◆ **Task**
Only certain lines below are wanted: those starting at the line containing "the third straight" and ending at the line containing "It is the first", both included, each retyped exactly.
##### Record excerpts
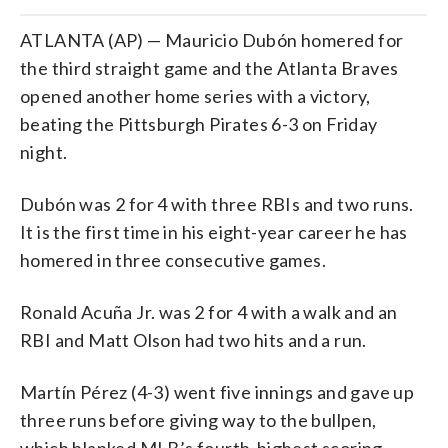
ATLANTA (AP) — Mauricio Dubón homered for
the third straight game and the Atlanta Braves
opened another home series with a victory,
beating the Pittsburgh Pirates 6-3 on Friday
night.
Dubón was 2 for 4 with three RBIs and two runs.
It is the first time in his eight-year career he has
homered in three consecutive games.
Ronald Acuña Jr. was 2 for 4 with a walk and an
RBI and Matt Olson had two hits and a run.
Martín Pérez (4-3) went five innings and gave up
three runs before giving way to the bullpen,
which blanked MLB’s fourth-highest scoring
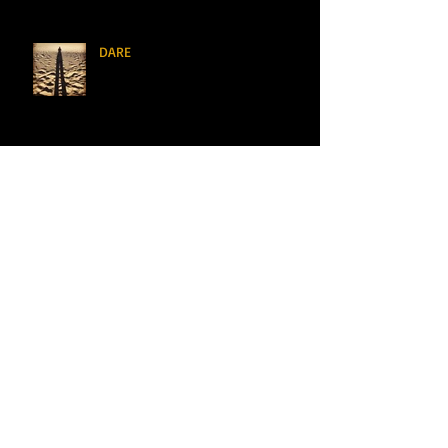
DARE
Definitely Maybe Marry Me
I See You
##########
◆ **Result**
the third straight game and the Atlanta Braves
opened another home series with a victory,
beating the Pittsburgh Pirates 6-3 on Friday
night.
Dubón was 2 for 4 with three RBIs and two runs.
It is the first time in his eight-year career he has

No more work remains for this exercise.